CRIC Information System to integrate computing centres for processing SPD NICA data

News, 05 September 2024

Researchers from Budker Institute of Nuclear Physics of the Siberian Branch of the Russian Academy of Sciences (INP SB RAS, Novosibirsk), with the participation of JINR employees, developed the CRIC (Computing Resource Information Catalog) Information System, one of the key components for building a distributed system for processing experimental data from the SPD Experiment at the NICA Accelerator Complex. Since 2024, the INP SB RAS has been an active participant in the SPD Collaboration, contributing by developing the IT infrastructure of the experiment, taking part in the physics programme, and engineering elements of the SPD Facility. The information system allows integrating computing centres to process large amounts of statistics of experimental data.

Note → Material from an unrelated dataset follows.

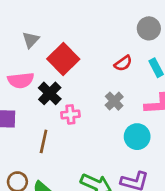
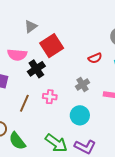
pink cross: (70, 114) -> (50, 97), moved
cyan circle: (137, 137) -> (80, 115), moved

The INP SB RAS researchers started developing the CRIC Information System in 2016 for the experiments of the Large Hadron Collider (LHC) at CERN. CRIC is based on the previous system operating at CERN, AGIS (ATLAS Grid Information System), which was also created by the INP SB RAS team. Employees of the Laboratory of Information Technologies at JINR participated in engineering some parts of the AGIS System and refining its interfaces as part of joint work for the ATLAS Experiment.

“In 2010-2011, we were developing and partially implementing AGIS. We were faced with the task of creating an information system for the computer infrastructure of the distributed computing network of the ATLAS Experiment. We solved it and immediately began to gradually introduce the system into production at CERN. Step-by-step implementation is very convenient, because it allows the experiment to smoothly adapt to the new solutions, gradually connecting software services and new users, – an INP SB RAS researcher, CRIC Project Coordinator Alexey Anisenkov explained. – In 2011-2012, the system was already in full operation. It helped solve real tasks and configure and organize the distributed computing environment. Back then, it already made it possible to determine which resources were working or temporarily disabled, thus effectively configuring a large grid infrastructure of hundreds of computing clusters in order to eventually ensure the operability of the entire experimental data processing system.”

Successfully using the AGIS System in the tasks of the ATLAS Experiment led the leadership of CERN and the INP SB RAS to the decision to create an expanded version of it, CRIC, for other experiments. Starting in 2020, the LHC experiments gradually started to switch to it. The distributed data processing environment of the LHC experiments includes over 170 large computer centres around the world. CRIC helped configure and ensure coordinated operation of a distributed infrastructure for storing and processing one exabyte of ATLAS data, obtained over 15 years of operation of the experiment.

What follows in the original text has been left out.